### YOUR TASK
Search the data below for the string "Leader" and copy all lines where it shows up.

### DATA UNDER STUDY
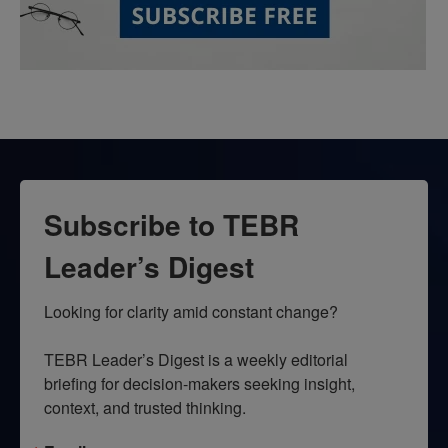
Subscribe to TEBR
Leader’s Digest
Looking for clarity amid constant change?

TEBR Leader’s Digest is a weekly editorial 
briefing for decision-makers seeking insight, 
context, and trusted thinking.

### EXERCISE OUTPUT
Leader’s Digest
TEBR Leader’s Digest is a weekly editorial 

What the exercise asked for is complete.